Personally I could care less about points or likes. There are people here who I have a ton of respect for. When one of them responds or "likes" my pictures or post, that makes me feel better than any score of some sort could. Again this is just my opinion and how I see this site. Steve I have more respect for you than you'll ever know but I think the moderators made a good call.


----------



## jcam222 (Nov 21, 2021)

pineywoods said:


> Now example two
> A few members like maybe three decided to hit the thumbs up thingy on each other's posts mutiple, mutiple, mutiple in other words lots and lots of times to inflate the reaction score this was not what it was intended for either and even us lame Admins know that


Realistically it seems the likes and reaction score system worked well for a long time. I’d hate to think it needed changed for just a few people.  Not going to lose sleep over it and love the site anyway but like Steve and many others I was pretty proud of the reaction score. With or without it I’ll still do my best to post quality content.


----------



## pineywoods (Nov 21, 2021)

jcam222 said:


> Realistically it seems the likes and reaction score system worked well for a long time. I’d hate to think it needed changed for just a few people.  Not going to lose sleep over it and love the site anyway but like Steve and many others I was pretty proud of the reaction score.

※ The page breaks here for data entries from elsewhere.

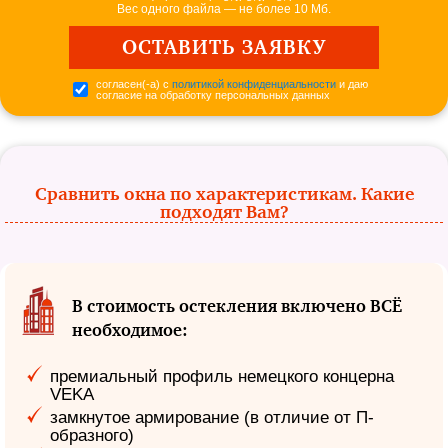
Вес одного файла — не более 10 Мб.
согласен(-а) с
политикой конфиденциальности
и даю
согласие на обработку персональных данных
Сравнить окна по характеристикам. Какие
подходят Вам?
В стоимость остекления включено ВСЁ
необходимое:
премиальный профиль немецкого концерна
VEKA
замкнутое армирование (в отличие от П-
образного)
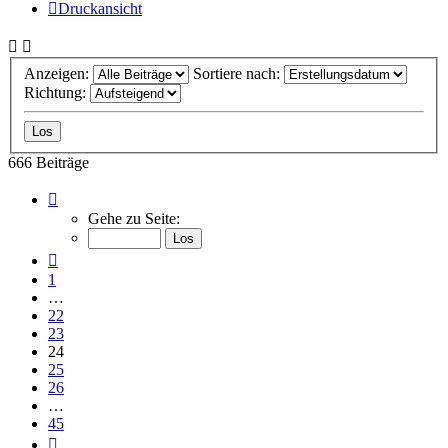
Druckansicht
Anzeigen:
Sortiere nach:
Richtung:
666 Beiträge
Seite
24
Gehe zu Seite:
von
45
Vorherige
1
…
22
23
24
25
26
…
45
Nächste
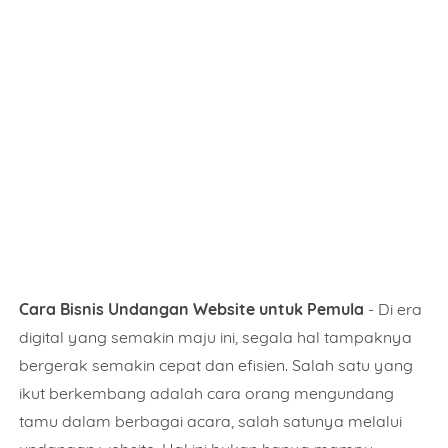
Cara Bisnis Undangan Website untuk Pemula
- Di era
digital yang semakin maju ini, segala hal tampaknya
bergerak semakin cepat dan efisien. Salah satu yang
ikut berkembang adalah cara orang mengundang
tamu dalam berbagai acara, salah satunya melalui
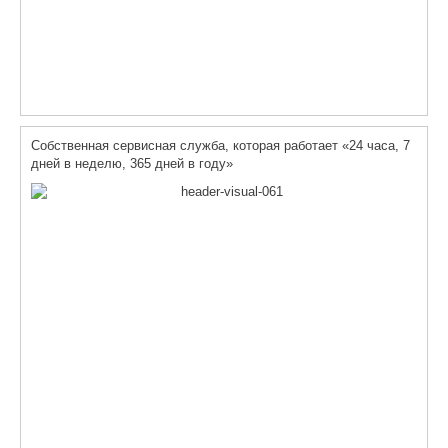
Собственная сервисная служба, которая работает «24 часа, 7
дней в неделю, 365 дней в году»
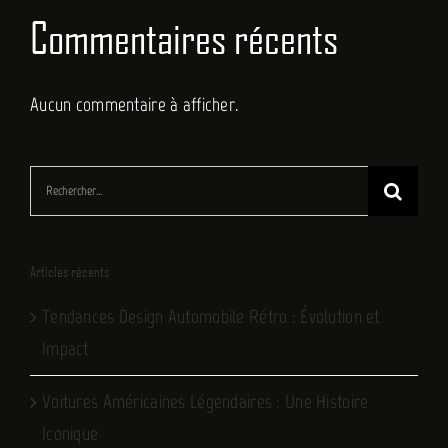
Commentaires récents
Aucun commentaire à afficher.
Rechercher:
Articles récents
Tendances Design Automobile Rétro : Évolution et
Impact
Voitures Américaines Légendaires : Une Histoire
Iconique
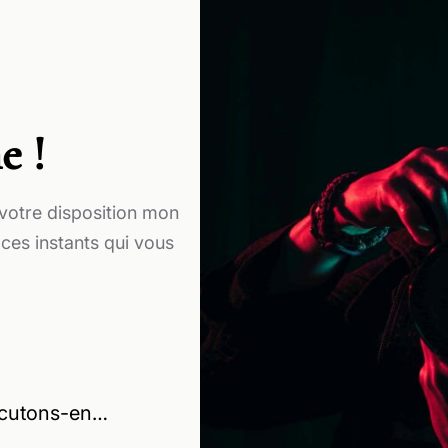
e !
 votre disposition mon
 ces instants qui vous
iscutons-en…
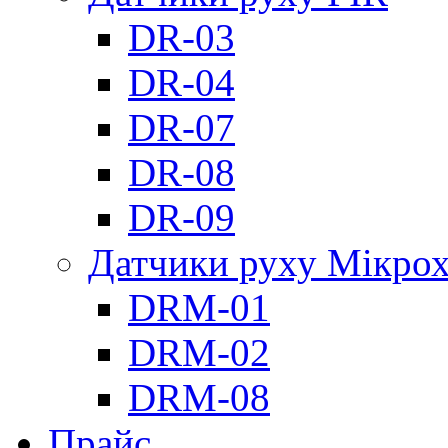
DR-03
DR-04
DR-07
DR-08
DR-09
Датчики руху Мікрох
DRM-01
DRM-02
DRM-08
Прайс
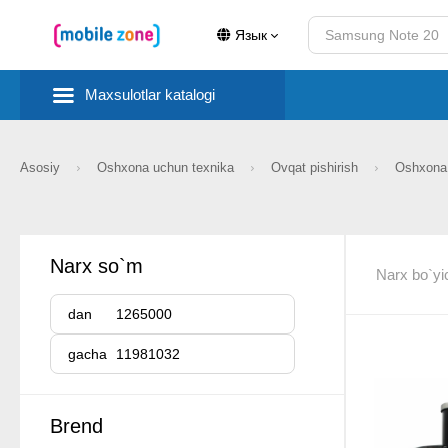
Язык
Maxsulotlar katalogi
Asosiy
Oshxona uchun texnika
Ovqat pishirish
Oshxona 
Narx so`m
Narx bo`yi
dan
gacha
Brend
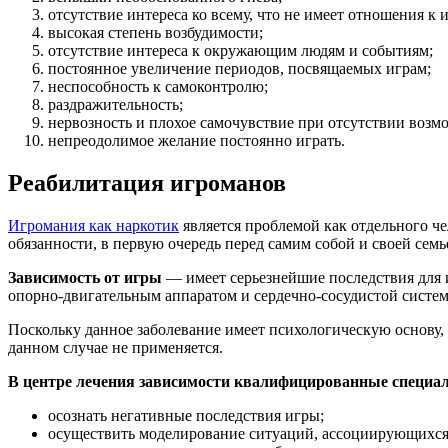
отсутствие интереса ко всему, что не имеет отношения к и
высокая степень возбудимости;
отсутствие интереса к окружающим людям и событиям;
постоянное увеличение периодов, посвящаемых играм;
неспособность к самоконтролю;
раздражительность;
нервозность и плохое самочувствие при отсутствии возм
непреодолимое желание постоянно играть.
Реабилитация игроманов
Игромания как наркотик
является проблемой как отдельного че
обязанности, в первую очередь перед самим собой и своей семь
Зависимость от игры
— имеет серьезнейшие последствия для и
опорно-двигательным аппаратом и сердечно-сосудистой систем
Поскольку данное заболевание имеет психологическую основу,
данном случае не применяется.
В центре лечения зависимости квалифицированные специа
осознать негативные последствия игры;
осуществить моделирование ситуаций, ассоциирующихся с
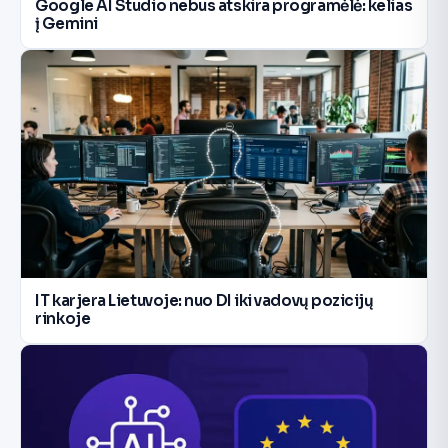
Google AI Studio nebus atskira programėlė: kelias
į Gemini
IT karjera Lietuvoje: nuo DI iki vadovų pozicijų
rinkoje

With or without it I’ll still do my best to post quality content.



Jeff I enjoy reading your threads even tho I don't post very much I do still read a fair number of threads and posts. I don't post near as much as I used to and I think you'll find that's true of most staff members it just seems there is usually other stuff for us to do while we are on. It was not just that incident that resulted in the removal of the reaction score system. As I said in another post it wasn't being used for what it was intended a and that incident just made us start looking at whole thing.  Look at some recent threads when somebody receives likes for just saying Thank you for liking my thread or nice job it very much looks like it's just a matter of giving friends as many reaction points as possible without doing it like the people that just kept hitting the like button over and over on the same post in the end it still works out to inflated numbers


----------



## jcam222 (Nov 21, 2021)

pineywoods said:


> Jeff I enjoy reading your threads even tho I don't post very much I do still read a fair number of threads and posts. I don't post near as much as I used to and I think you'll find that's true of most staff members it just seems there is usually other stuff for us to do while we are on. It was not just that incident that resulted in the removal of the reaction score system. As I said in another post it wasn't being used for what it was intended a and that incident just made us start looking at whole thing.  Look at some recent threads when somebody receives likes for just saying Thank you for liking my thread or nice job it very much looks like it's just a matter of giving friends as many reaction points as possible without doing it like the people that just kept hitting the like button over and over on the same post in the end it still works out to inflated numbers


Understood Piney and I appreciate the kind words about my posts.


----------



## Brokenhandle (Nov 21, 2021)

Oh wait...who's on first? Just read a bunch of the posts...damn near gave me a headache! I'm still kinda like HUH?  I've been a member for awhile and it's starting to sound like alot of bullshit! Yes its a family site but I'm a simple country boy farmer, so scold me if you want. I'm not politically correct and never will be, I speak my mind and on occasion have had to go apologize cuz I was wrong. But what's next? Participation awards?  Maybe some people need to grow up or work more...I for one didn't even pay attention to it.  And I couldn't care less either way. 
Now to the mods... this is in no way a criticism of what you do... I appreciate the great job you do! It's not a criticism of anybody,   except maybe that it's an issue. 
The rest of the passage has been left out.